Take a step back, close your eyes. Breathe. Think of your lungs filling and emptying with each breath, your heart beating each second, your brain firing thoughts and commands throughout your body. Think of the powerhouse your soul is housed in, how intricate and beautifully wired it is, how perfectly unique, and positively strong your body is. You are so much more than what you see in the mirror. You are meant to do, to see, to feel. You are meant to live and the body is simply the gateway into life.  The body is not the prize but the gift that you are given for which you can experience the world.

Recovery from an eating disorder is so much more than weight and eating food. Recovery lies far deeper than these external aspects, but there is some truth in them. Body, weight, and food are all significant aspects of eating disorder recovery. If you overlook one of them, then the foundation for which your recovery is built would be cracked and unsteady.

Recovery from an eating disorder is not about the weight, but it kind of is….

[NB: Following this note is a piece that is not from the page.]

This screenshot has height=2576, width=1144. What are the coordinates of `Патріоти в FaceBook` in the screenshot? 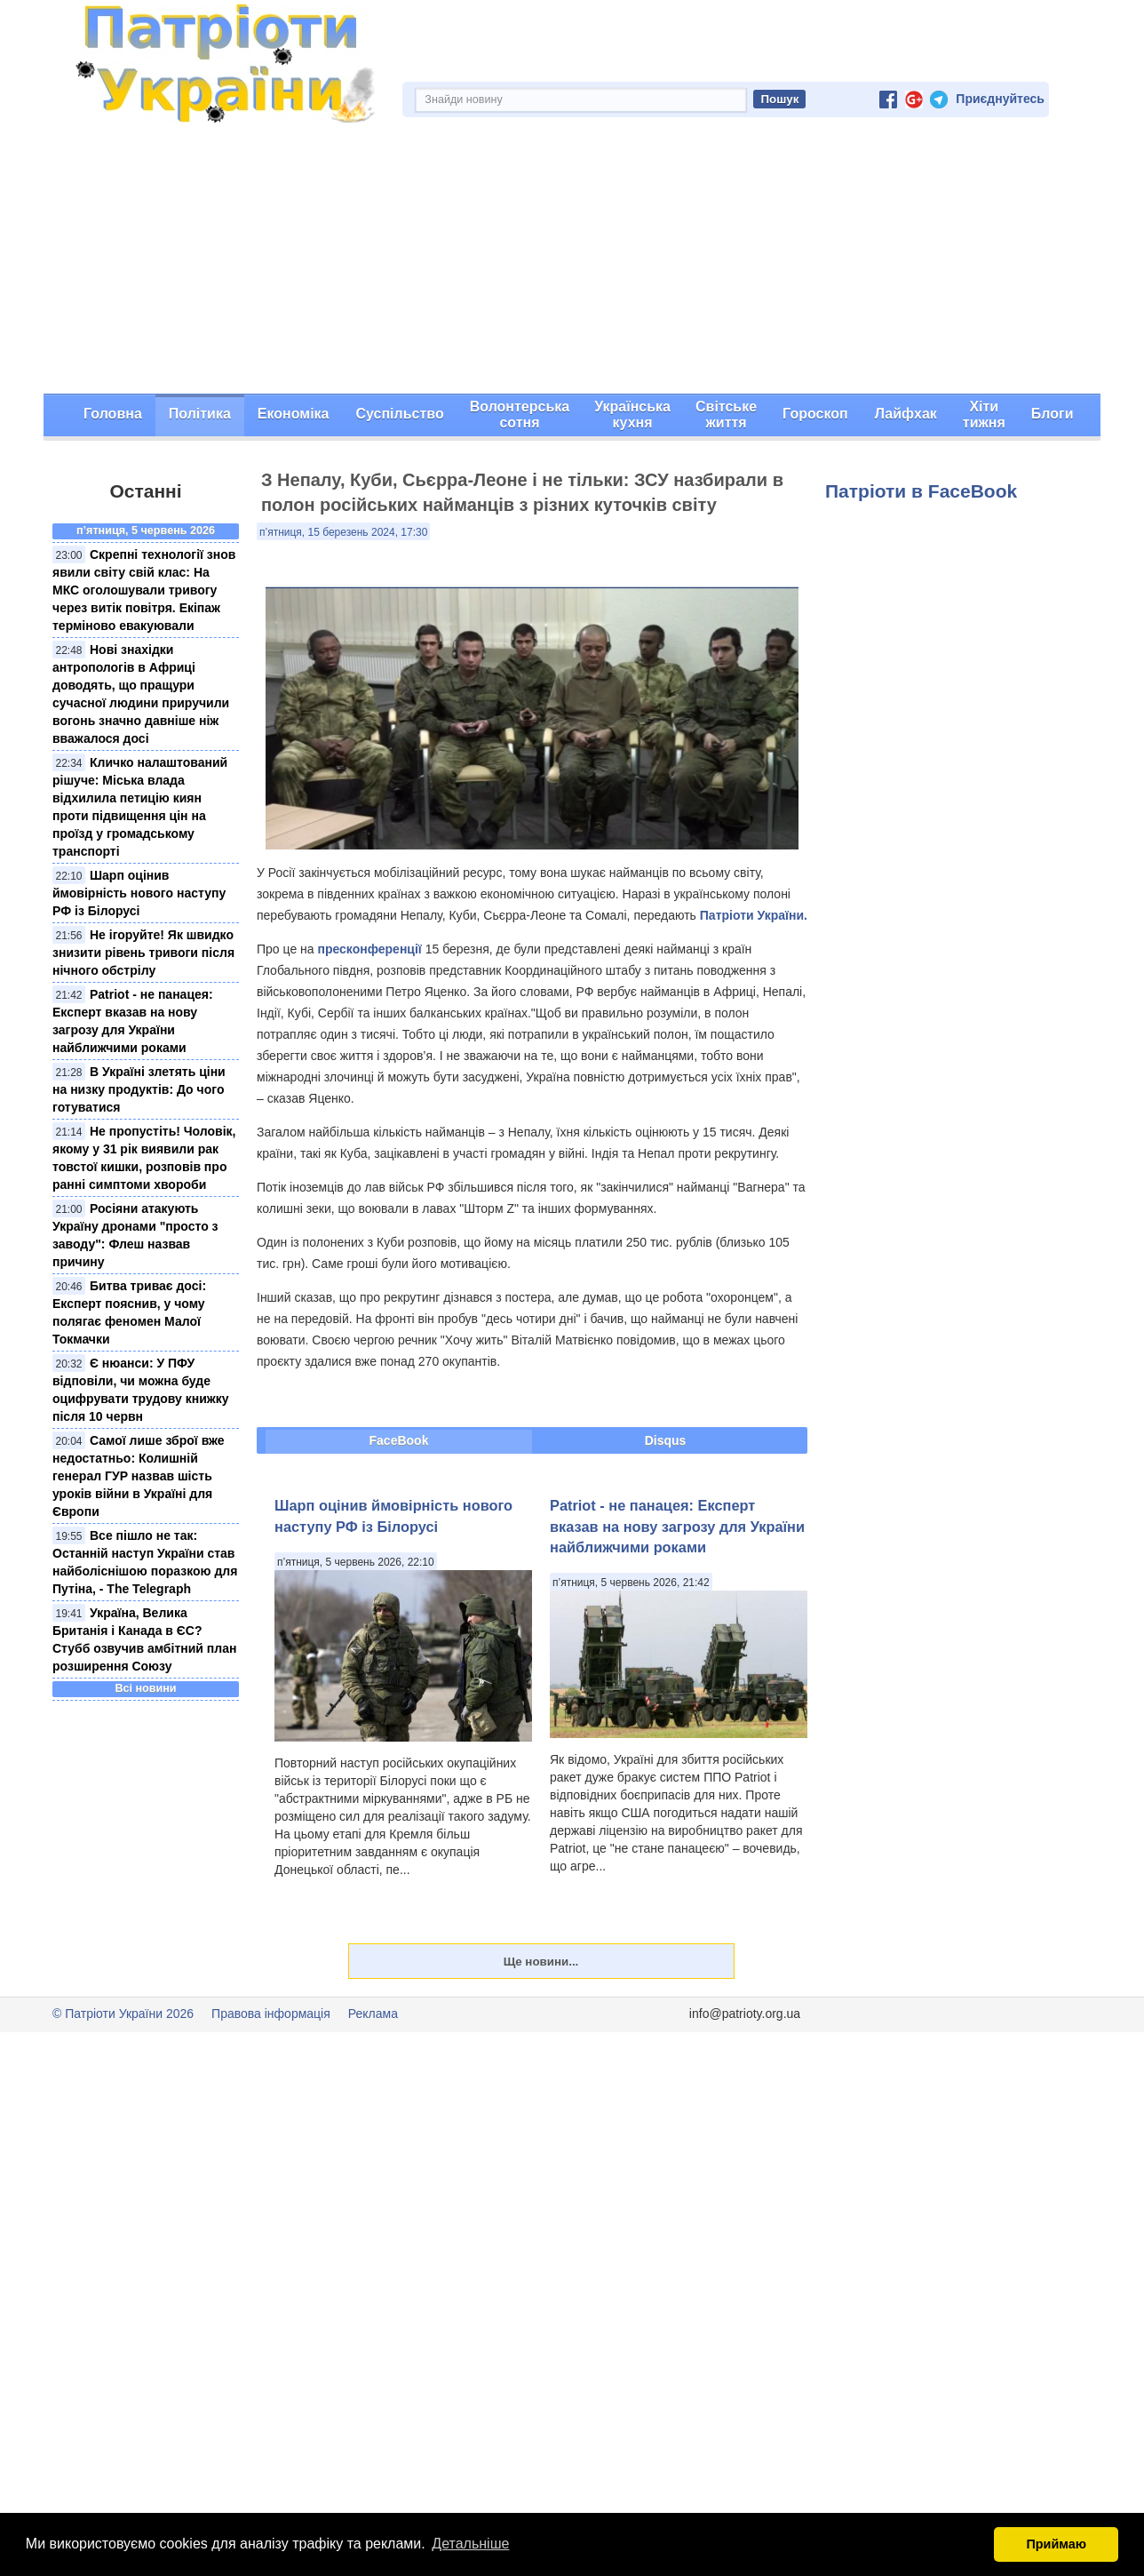 It's located at (921, 491).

What I mean by this, is that recovery cannot exist until you are willing to surrender your body over to how it was naturally created to be.  You must look in the mirror and be able to look past your thighs, stomach, and face. You must be able to understand that the body’s outward appearance has little to do with what lies within. Because of this crucial concept, recovery from an eating disorder has a whole lot to do with weight. But, not with the physical number that we typically associate with weight. Recovery is deconstructing the meaning of the word weight.

Break that word down.

Tear it apart.

Redefine every single letter. 

If you were able to do see weight for what it is, a scientific measurement of your body, then maybe it wouldn’t be such a terrifying thing. Because weight is actual a beautiful concept. It is science announcing your body’s presence on this earth. It is a celebration that you are still here after all that your eating disorder has put your body through. X amount of pounds, means X pounds of legs, and arms, and stomach, and mouth, and ears, and brain, and lungs, and all the parts that make the body the masterpiece that it is.

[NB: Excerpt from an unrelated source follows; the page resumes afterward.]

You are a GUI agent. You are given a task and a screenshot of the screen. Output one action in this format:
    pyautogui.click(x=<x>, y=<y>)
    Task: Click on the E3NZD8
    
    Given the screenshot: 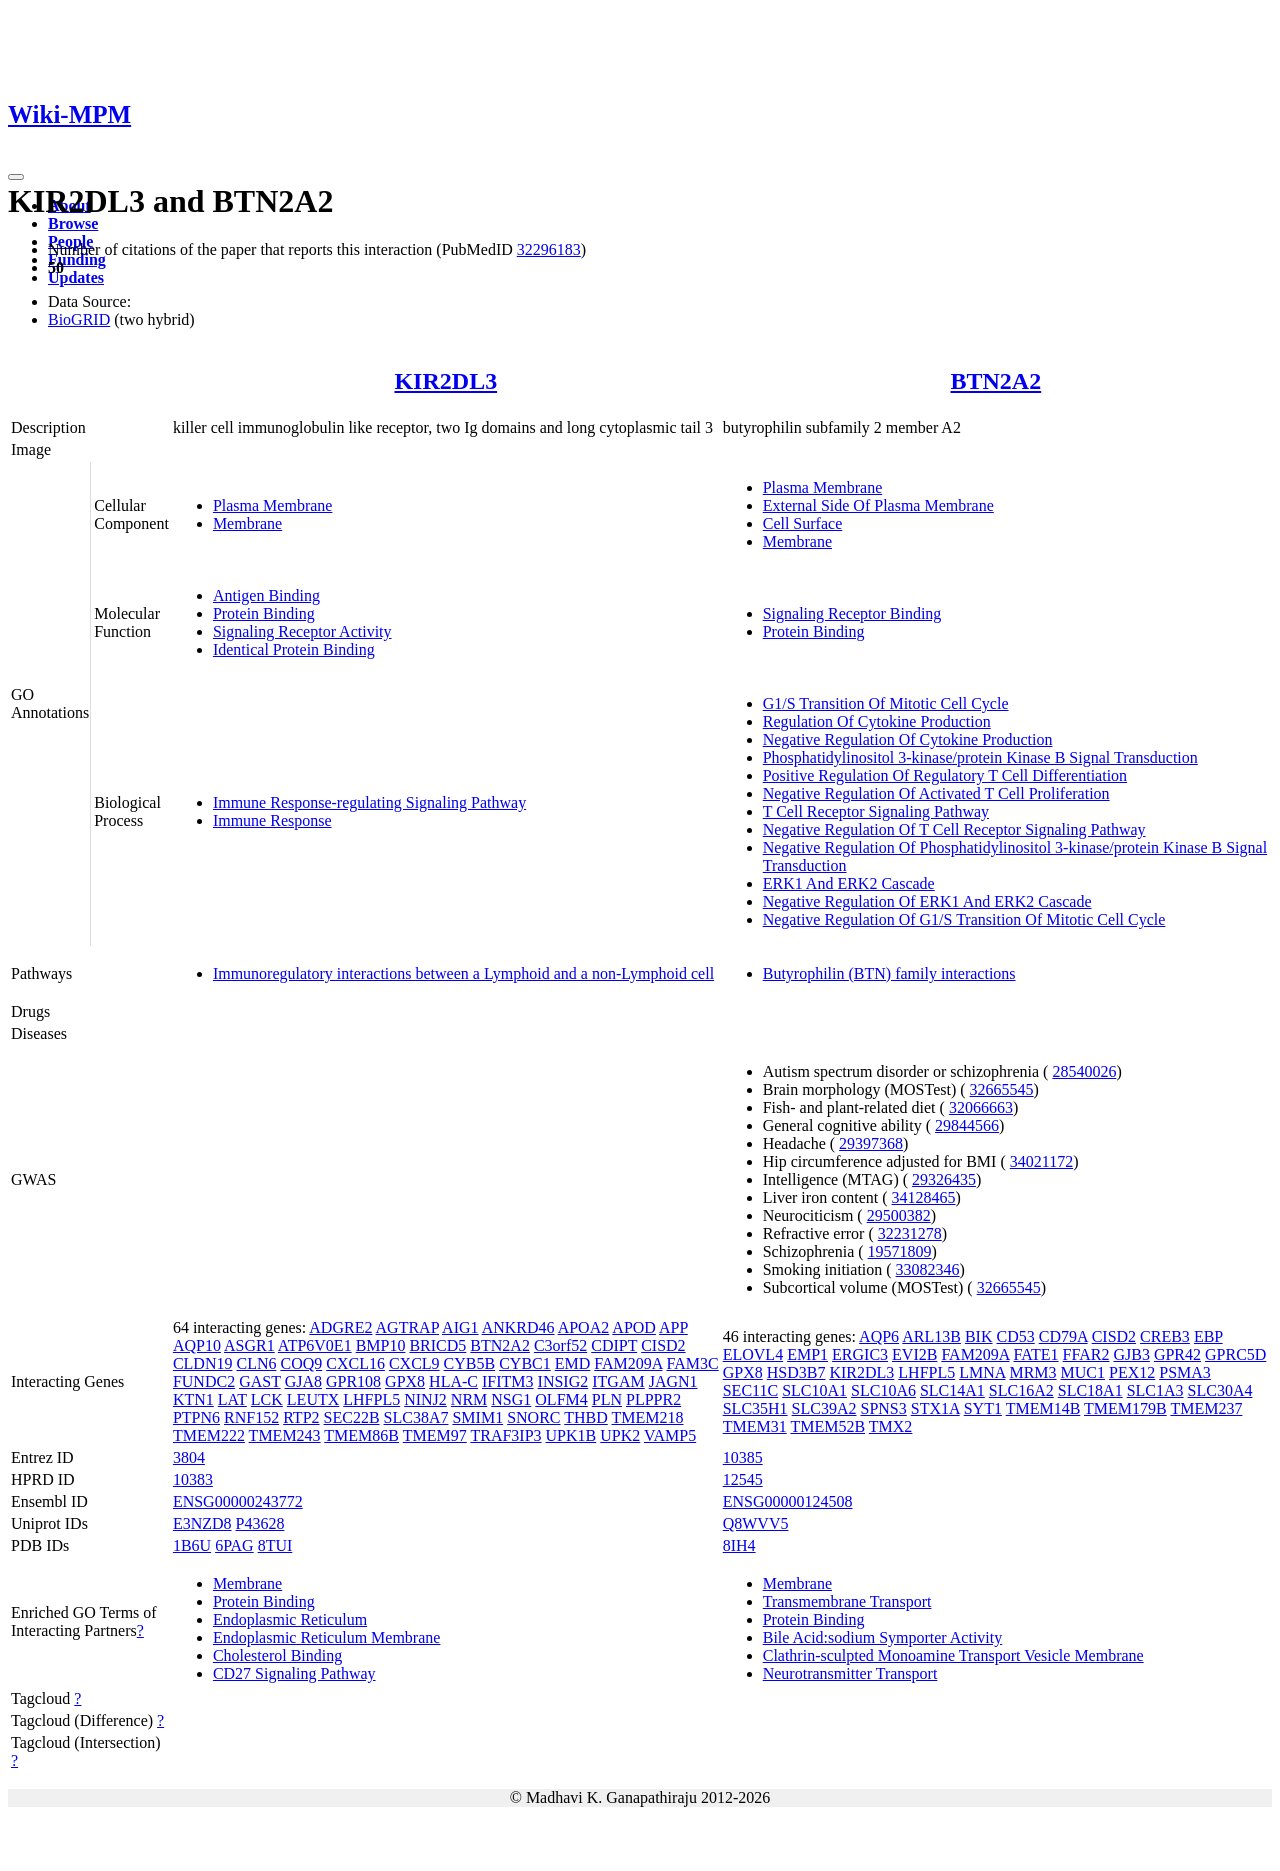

Eating disorders like to try and convince us that we are one body part. My eating disorder likes to try and convince me that I am only thighs. That all my self worth lies on the width of my thighs. That if they are too big then everything, and I mean everything, in my world will fall apart.  But, I react differently now when my eating disorder tries to fixate on my thighs. I combat those obsessive thoughts with comments thanking other parts of my body for all that they do for me.

Thank you tongue for savoring the sweet taste of peanut butter.

Thank you ears for listening to the dub of reggae.

Thank you feet for allowing me to run, jump, and dance.

Thank you eyes for letting me see the sunrise.

Thank you toes, thank you lungs, thank you heart, thank you nose….

So on and so on.

Our bodies are far too elaborate, far too complex, and far too marvelous to be put into a number on a scale. All that number tells us is that we are here, we are alive, and we take up space. And every single person deserves to take up space. So, why not take up space in the most grandiose ways? Let your legs run. Let you throat sing. Let your lungs breathe. Because, you’re meant for so much more than what can be seen in a mirror.